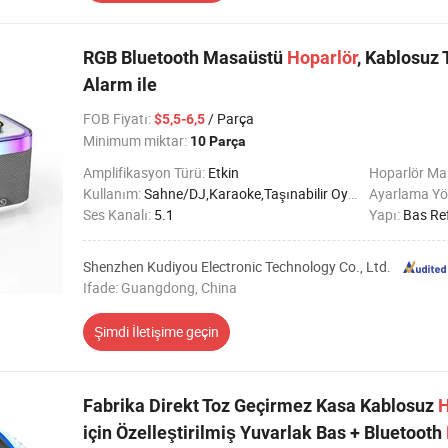
RGB Bluetooth Masaüstü
Hoparlör
, Kablosuz 
Alarm ile
FOB Fiyatı
:
/ Parça
$5,5-6,5
Minimum miktar:
10 Parça
Amplifikasyon Türü:
Etkin
Hoparlör Ma
Kullanım:
Sahne/DJ,Karaoke,Taşınabilir Oyuncu,Ev Sinema Sistemi,Bilgisayar,Radyo
Ayarlama Yö
Ses Kanalı:
5.1
Yapı:
Bas Re
Shenzhen Kudiyou Electronic Technology Co., Ltd.
Ifade: Guangdong, China
Şimdi İletişime geçin
Fabrika Direkt Toz Geçirmez Kasa Kablosuz
H
için Özelleştirilmiş Yuvarlak Bas + Bluetooth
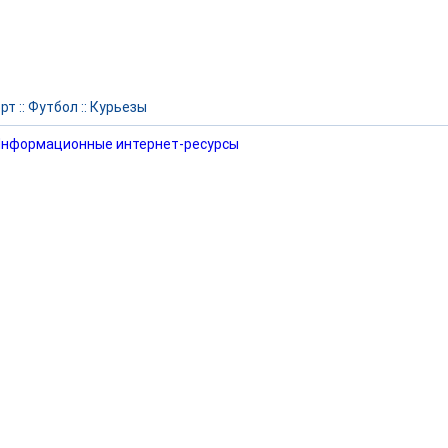
рт
::
Футбол
::
Курьезы
нформационные интернет-ресурсы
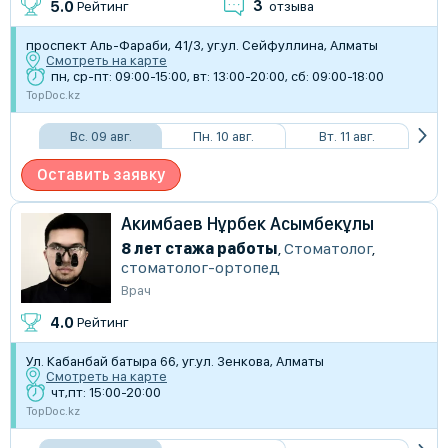
3
5.0
Рейтинг
отзыва
​проспект Аль-Фараби, 41/3, уг.ул. Сейфуллина, Алматы
Смотреть на карте
пн, ср-пт: 09:00-15:00, вт: 13:00-20:00, сб: 09:00-18:00
TopDoc.kz
Вс. 09 авг.
Пн. 10 авг.
Вт. 11 авг.
Оставить заявку
Акимбаев Нұрбек Асымбекұлы
8 лет стажа работы
,
Стоматолог
,
стоматолог-ортопед
Врач
4.0
Рейтинг
Ул. Кабанбай батыра 66, уг.ул. Зенкова, Алматы
Смотреть на карте
чт,пт: 15:00-20:00
TopDoc.kz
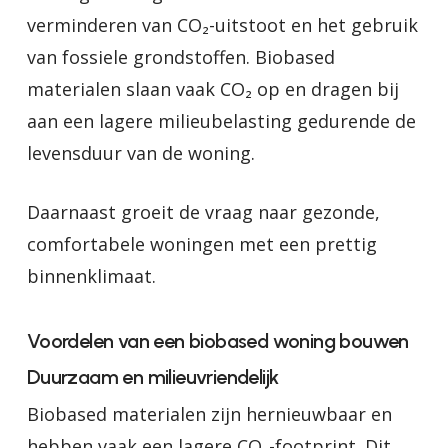
verminderen van CO₂-uitstoot en het gebruik
van fossiele grondstoffen. Biobased
materialen slaan vaak CO₂ op en dragen bij
aan een lagere milieubelasting gedurende de
levensduur van de woning.
Daarnaast groeit de vraag naar gezonde,
comfortabele woningen met een prettig
binnenklimaat.
Voordelen van een biobased woning bouwen
Duurzaam en milieuvriendelijk
Biobased materialen zijn hernieuwbaar en
hebben vaak een lagere CO₂-footprint. Dit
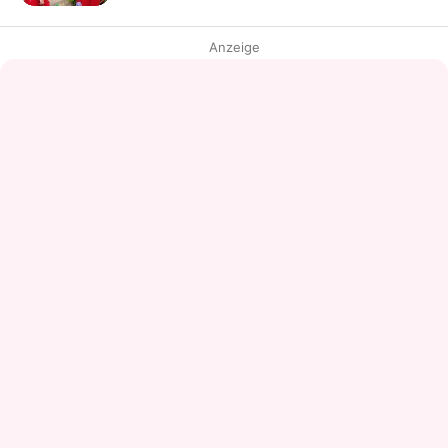
Anzeige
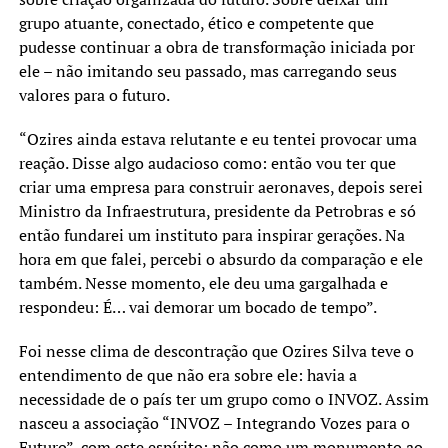
grupo atuante, conectado, ético e competente que
pudesse continuar a obra de transformação iniciada por
ele – não imitando seu passado, mas carregando seus
valores para o futuro.
“Ozires ainda estava relutante e eu tentei provocar uma
reação. Disse algo audacioso como: então vou ter que
criar uma empresa para construir aeronaves, depois serei
Ministro da Infraestrutura, presidente da Petrobras e só
então fundarei um instituto para inspirar gerações. Na
hora em que falei, percebi o absurdo da comparação e ele
também. Nesse momento, ele deu uma gargalhada e
respondeu: É… vai demorar um bocado de tempo”.
Foi nesse clima de descontração que Ozires Silva teve o
entendimento de que não era sobre ele: havia a
necessidade de o país ter um grupo como o INVOZ. Assim
nasceu a associação “INVOZ – Integrando Vozes para o
Futuro”, com este espírito: não como um monumento ao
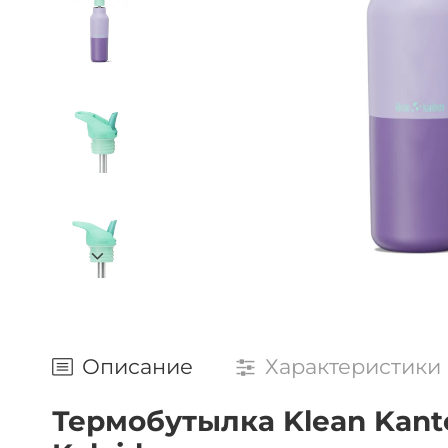
Описание
Характеристики
Термобутылка Klean Kanteen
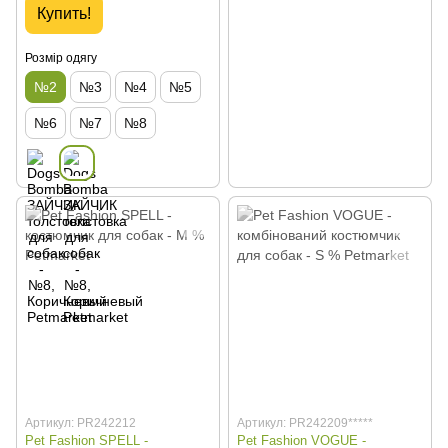
Купить!
Розмір одягу
№2
№3
№4
№5
№6
№7
№8
Артикул: PR242212
Артикул: PR242209*****
Pet Fashion SPELL -
Pet Fashion VOGUE -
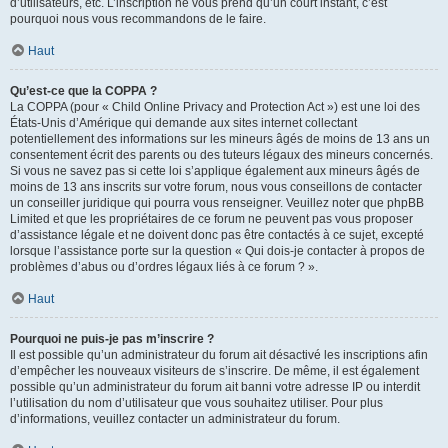
d’utilisateurs, etc. L’inscription ne vous prend qu’un court instant, c’est
pourquoi nous vous recommandons de le faire.
Haut
Qu’est-ce que la COPPA ?
La COPPA (pour « Child Online Privacy and Protection Act ») est une loi des
États-Unis d’Amérique qui demande aux sites internet collectant
potentiellement des informations sur les mineurs âgés de moins de 13 ans un
consentement écrit des parents ou des tuteurs légaux des mineurs concernés.
Si vous ne savez pas si cette loi s’applique également aux mineurs âgés de
moins de 13 ans inscrits sur votre forum, nous vous conseillons de contacter
un conseiller juridique qui pourra vous renseigner. Veuillez noter que phpBB
Limited et que les propriétaires de ce forum ne peuvent pas vous proposer
d’assistance légale et ne doivent donc pas être contactés à ce sujet, excepté
lorsque l’assistance porte sur la question « Qui dois-je contacter à propos de
problèmes d’abus ou d’ordres légaux liés à ce forum ? ».
Haut
Pourquoi ne puis-je pas m’inscrire ?
Il est possible qu’un administrateur du forum ait désactivé les inscriptions afin
d’empêcher les nouveaux visiteurs de s’inscrire. De même, il est également
possible qu’un administrateur du forum ait banni votre adresse IP ou interdit
l’utilisation du nom d’utilisateur que vous souhaitez utiliser. Pour plus
d’informations, veuillez contacter un administrateur du forum.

# [TASK OBJECTIVE]
Transcribe exactly the lines above, beginning at the one with "Термобутылка Klean Kanteen" and going up to and including the one with "consentement écrit des". Pictures do not belong in the copy.

# [PROBLEM SOLUTION]
Термобутылка Klean Kanteen
Купить!
Розмір одягу
№2
№3
№4
№5
№6
№7
№8
Артикул: PR242212
Артикул: PR242209*****
Pet Fashion SPELL -
Pet Fashion VOGUE -
d’utilisateurs, etc. L’inscription ne vous prend qu’un court instant, c’est
pourquoi nous vous recommandons de le faire.
Haut
Qu’est-ce que la COPPA ?
La COPPA (pour « Child Online Privacy and Protection Act ») est une loi des
États-Unis d’Amérique qui demande aux sites internet collectant
potentiellement des informations sur les mineurs âgés de moins de 13 ans un
consentement écrit des parents ou des tuteurs légaux des mineurs concernés.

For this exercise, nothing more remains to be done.